— Problem statement —
Reproduction of part of the material below, pictures omitted: copy exactly, and only, the lines starting with the one with "per consentire a" and going on through the one with "года в затерянном".

— Supplied material —
══════

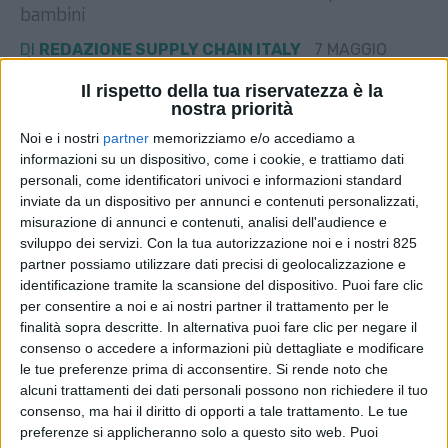
bambini
DI
REDAZIONE SUPPLY CHAIN ITALY
7 MAGGIO
2026
Il rispetto della tua riservatezza è la
nostra priorità
STAMPA
Noi e i nostri
partner
memorizziamo e/o accediamo a
informazioni su un dispositivo, come i cookie, e trattiamo dati
personali, come identificatori univoci e informazioni standard
inviate da un dispositivo per annunci e contenuti personalizzati,
misurazione di annunci e contenuti, analisi dell'audience e
sviluppo dei servizi.
Con la tua autorizzazione noi e i nostri 825
partner possiamo utilizzare dati precisi di geolocalizzazione e
identificazione tramite la scansione del dispositivo. Puoi fare clic
per consentire a noi e ai nostri partner il trattamento per le
finalità sopra descritte. In alternativa puoi fare clic per negare il
consenso o accedere a informazioni più dettagliate e modificare
le tue preferenze prima di acconsentire.
Si rende noto che
alcuni trattamenti dei dati personali possono non richiedere il tuo
consenso, ma hai il diritto di opporti a tale trattamento. Le tue
preferenze si applicheranno solo a questo sito web. Puoi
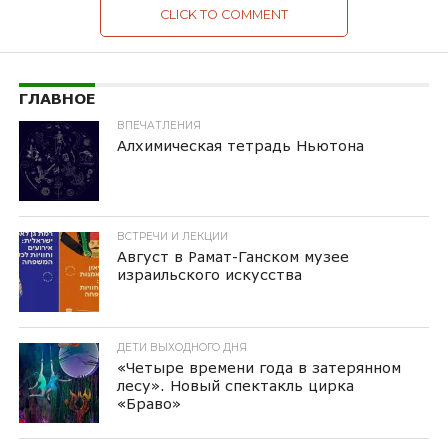
CLICK TO COMMENT
ГЛАВНОЕ
ВПЕЧАТЛЕНИЯ
Алхимическая тетрадь Ньютона
ВСТРЕЧИ И ЛЕКЦИИ
Август в Рамат-Ганском музее
израильского искусства
ДЕТИ ВЫХОДНОГО ДНЯ
«Четыре времени года в затерянном
лесу». Новый спектакль цирка
«Браво»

══════

— Exercise result —
per consentire a noi e ai nostri partner il trattamento per le
finalità sopra descritte. In alternativa puoi fare clic per negare il
consenso o accedere a informazioni più dettagliate e modificare
le tue preferenze prima di acconsentire.
Si rende noto che
alcuni trattamenti dei dati personali possono non richiedere il tuo
consenso, ma hai il diritto di opporti a tale trattamento. Le tue
preferenze si applicheranno solo a questo sito web. Puoi
CLICK TO COMMENT
ГЛАВНОЕ
ВПЕЧАТЛЕНИЯ
Алхимическая тетрадь Ньютона
ВСТРЕЧИ И ЛЕКЦИИ
Август в Рамат-Ганском музее
израильского искусства
ДЕТИ ВЫХОДНОГО ДНЯ
«Четыре времени года в затерянном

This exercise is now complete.